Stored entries

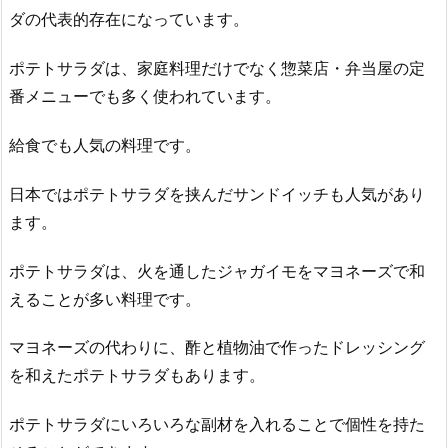
ダの代表的存在になっています。
ポテトサラダは、家庭料理だけでなく惣菜店・弁当屋の定
番メニューでも多く使われています。
給食でも人気の料理です。
日本ではポテトサラダを挟んだサンドイッチも人気があり
ます。
ポテトサラダは、火を通したジャガイモをマヨネーズで和
えることが多い料理です。
マヨネーズの代わりに、酢と植物油で作ったドレッシング
を和えたポテトサラダもあります。
ポテトサラダにいろいろな副材を入れることで個性を持た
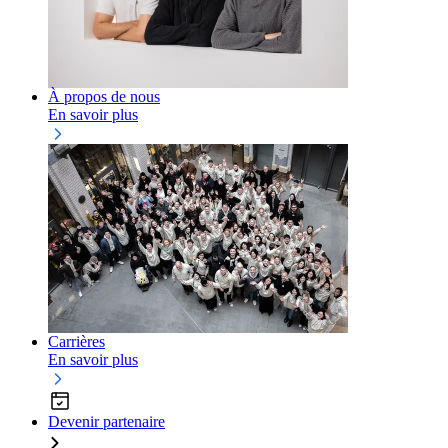
À propos de nous
En savoir plus
Carrières
En savoir plus
Devenir partenaire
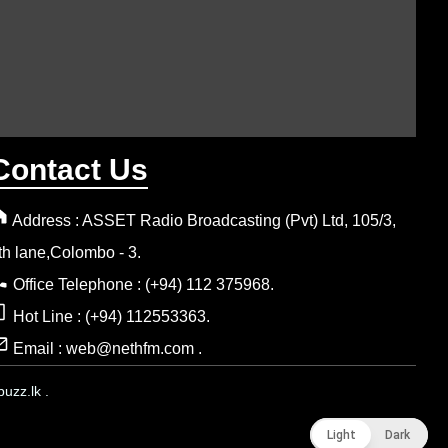
Contact Us
Address : ASSET Radio Broadcasting (Pvt) Ltd, 105/3,
th lane,Colombo - 3.
Office Telephone : (+94) 112 375968.
Hot Line : (+94) 112553363.
Email : web@nethfm.com .
uzz.lk .
Light
Light
Dark
Dark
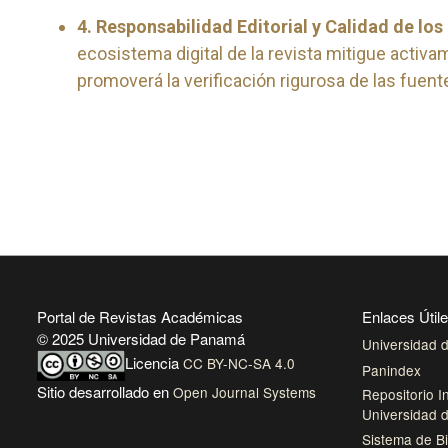
4. Responsabilidad Editorial y Calidad de los
ecosistema digital de la revista mitigue activ
promoverá la verificación rigurosa de las fuent
Portal de Revistas Académicas
Enlaces Útil
© 2025 Universidad de Panamá
Universidad
Licencia
CC BY-NC-SA 4.0
Panindex
Sitio desarrollado en
Open Journal Systems
Repositorio In
Universidad
Sistema de Bi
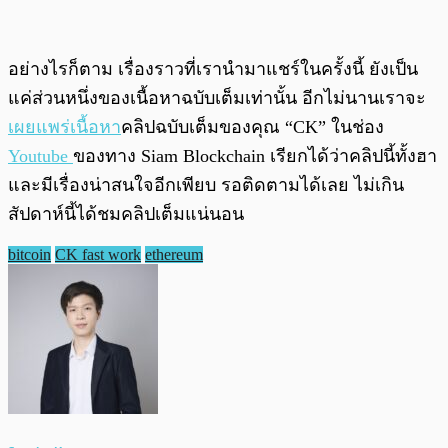
อย่างไรก็ตาม เรื่องราวที่เรานำมาแชร์ในครั้งนี้ ยังเป็น
แค่ส่วนหนึ่งของเนื้อหาฉบับเต็มเท่านั้น อีกไม่นานเราจะ
เผยแพร่เนื้อหา
คลิปฉบับเต็มของคุณ “CK” ในช่อง
Youtube
ของทาง Siam Blockchain เรียกได้ว่าคลิปนี้ทั้งฮา
และมีเรื่องน่าสนใจอีกเพียบ รอติดตามได้เลย ไม่เกิน
สัปดาห์นี้ได้ชมคลิปเต็มแน่นอน
bitcoin
CK fast work
ethereum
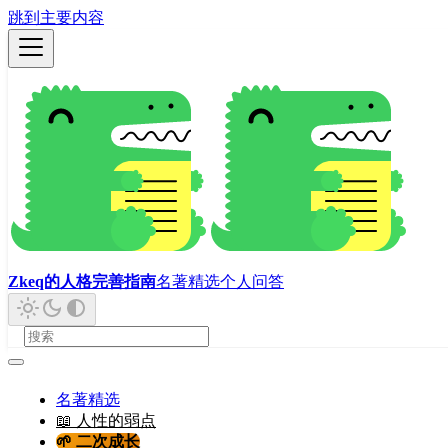
跳到主要内容
Zkeq的人格完善指南
名著精选
个人问答
名著精选
📖 人性的弱点
🌱 二次成长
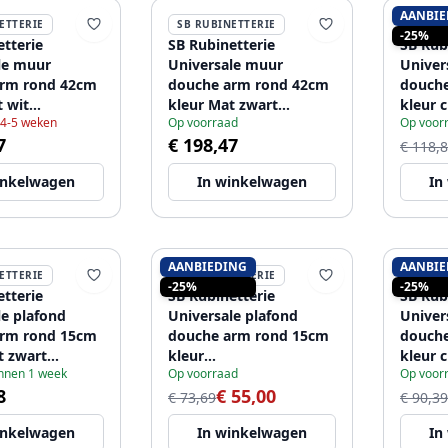
AANBIE
ETTERIE
SB RUBINETTERIE
SB RU
-25%
etterie
SB Rubinetterie
SB Rub
uur
Universale muur
Univer
arm rond 42cm
douche arm rond 42cm
douch
t wit
kleur Mat zwart
kleur 
 4-5 weken
Op voorraad
Op voor
68
1208946669
120894
7
€ 198,47
€ 118,
inkelwagen
In winkelwagen
In
AANBIEDING
AANBIE
ETTERIE
SB RUBINETTERIE
SB RU
-25%
-25%
etterie
SB Rubinetterie
SB Rub
le plafond
Universale plafond
Univer
arm rond 15cm
douche arm rond 15cm
douch
t zwart
kleur
kleur 
innen 1 week
Op voorraad
Op voor
81
chroom1208946682
120894
8
€ 55,00
€ 73,69
€ 90,39
inkelwagen
In winkelwagen
In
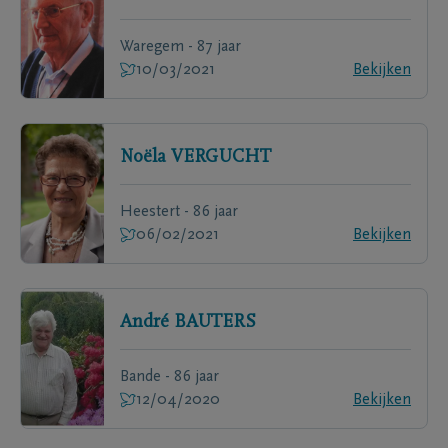
Waregem - 87 jaar
10/03/2021
Bekijken
Noëla
VERGUCHT
Heestert - 86 jaar
06/02/2021
Bekijken
André
BAUTERS
Bande - 86 jaar
12/04/2020
Bekijken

* **What needs to be done**
Find "Universale" in the data above. Report each line where it appears.

* **Output below**
Universale muur
Universale plafond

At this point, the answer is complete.